Für kurze Zeit unterbricht
Pt 47-65 der PKP mit ihrem Personenzug nach
Krzyz die
Ruhe eines Sommertages bei Górki Noteckie (Gurkow) in Pommern.
Die
rund 750 km lange Ostbahn
zwischen Berlin und Eydtkuhnen
war eine der bedeutendsten Eisenbahnlinien Preußens.

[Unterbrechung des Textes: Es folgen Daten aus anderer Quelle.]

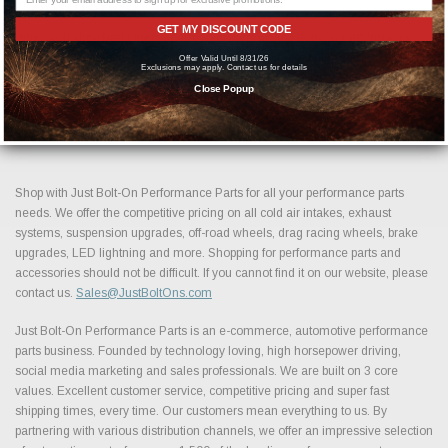
Confidence.
GET MY DISCOUNT CODE
When you shop Bed Liners aftermarket parts at Just Bolt-On Performance
Parts, you gain access to a carefully selected inventory built around
Offer Valid Until 8/31/26
Exclusions may apply. Contact us for details
performance, reliability, and long term value. Browse our collection above to
Close Popup
find the best Bed Liners performance parts and accessories available today
and take the next step in building your ideal setup.
Shop with Just Bolt-On Performance Parts for all your performance parts
needs. We offer the competitive pricing on all cold air intakes, exhaust
systems, suspension upgrades, off-road wheels, drag racing wheels, brake
upgrades, LED lightning and more. Shopping for performance parts and
accessories should not be difficult. If you cannot find it on our website, please
contact us.
Sales@JustBoltOns.com
Just Bolt-On Performance Parts is an e-commerce, automotive performance
parts business. Founded by technology loving, high horsepower driving,
social media marketing and sales professionals. We are built on 3 core
values. Excellent customer service, competitive pricing and super fast
shipping times, every time. Our customers mean everything to us. By
partnering with various distribution channels, we offer an impressive selection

Im
Gegensatz zu den meisten anderen preußischen Bahnstrecken war sie von
vornherein als Staatsbahn gebaut, weil sich für die Bahn durch die damals recht dünn besiedelten Gebiete des Ostens kaum private
Geldgeber gefunden hätten.
Die
Strecke erschloss Brandenburg, Pommern, Posen,
West- und Ostpreußen
und führte vom Schlesischen Bahnhof in Berlin über Küstrin, Kreuz,
Schneidemühl, Dirschau und Königsberg bis an die russische Grenze.
Die
Betriebsaufnahme des ersten Abschnitts zwischen Kreuz, Schneidemühl und Bromberg erfolgte
bereits im Jahre 1851.
Interessanterweise dauerte es dann weitere 15 Jahre, bis mit dem
Abschnitt Berlin – Gusow das letzte Teilstück der direkten
Eisenbahnverbindung Berlin – Königsberg fertiggestellt werden
konnte. Bis dahin musste der Verkehr den Umweg über Frankfurt(O) -
Küstrin nehmen.
"Die
Ostbahn hat es mir angetan", schreibt Karl-Ernst
Maedel in seinem Buch 'Bekenntnisse eines Eisenbahnnarren', "vereinigt
sie doch in so beeindruckender Weise die drei charakteristischen
Elemente des Landes: Himmel, Sand und Kiefern."
Lange
schon sind die direkten Züge nach Königsberg und Insterburg
Vergangenheit, die Maedel in seinem Buch beschreibt, ebenso wie
die Lokomotiven der Reihen S101 und 03, welche damals mit
Schnell- und Eilzügen durch Brandenburg und Pommern
rauschten. Durch die
Grenzziehung und die politischen Realitäten nach dem Krieg fiel
die nun zur Polnischen Staatsbahn PKP gehörende Ostbahn fast in die Bedeutungslosigkeit. Dass
andererseits die
legendäre Bahnstrecke für so lange Zeit nahezu unverändert
blieb, ist aber vor allem dieser Tatsache zuzuschreiben.
Doppeltelegrafenmasten
beidseits der Strecke, Blockstellen, Preußische
Backsteinarchitektur, Stellwerke und Flügelsignale auf fast
allen Unterwegsbahnhöfen - all dies war noch Mitte neunziger Jahren auf
der alten Ostbahn zwischen Kostrzyn und Krzyz zu erleben. Die
Weite der Landschaft des Warthelandes wird nur gelegentlich
durch Dörfer und kleinere Städte unterbrochen. Sogar Störche
nisteten auf alten Doppelelegrafenmasten der Strecke - kaum
eine Hauptlinie des Landes befand sich noch sosehr im Einklang mit
der Natur und der sie umgebenden
Landschaft wie die alte Preußische Ostbahn, oder 'Kolej
Wschodnia', wie sie eben auf Polnisch heisst.
Die
Aussicht, nochmals eine Schellzugdampflok der Reihe Pt 47
und eine der seltenen Güterzugloks der Reihe Ty51 auf dieser
legendären Strecke erleben zu können, liessen mich im August
1995 keinen Moment zögern, meine Urlaubspläne zu ändern und in die Wielkopolska
zu fahren. Anfang 1996 dann folgte eine weitere
Plandampf - Veranstaltung Mit Ty-2 und Ok 22. Der Reiz
der alten Ostbahn mit ihren stillen
Kiefernwäldern, wogenden Feldern und ihren unberührten Flusslandschaften,
der schon Maedel an diesen Schienenstrang gelockt hatte, ist
mancherorts bis heute unverändert geblieben. Noch immer zieht die alte
Ostbahn Eisenbahnfreunde oder '-Narren' - wie Mädel uns nannte - in ihren Bann.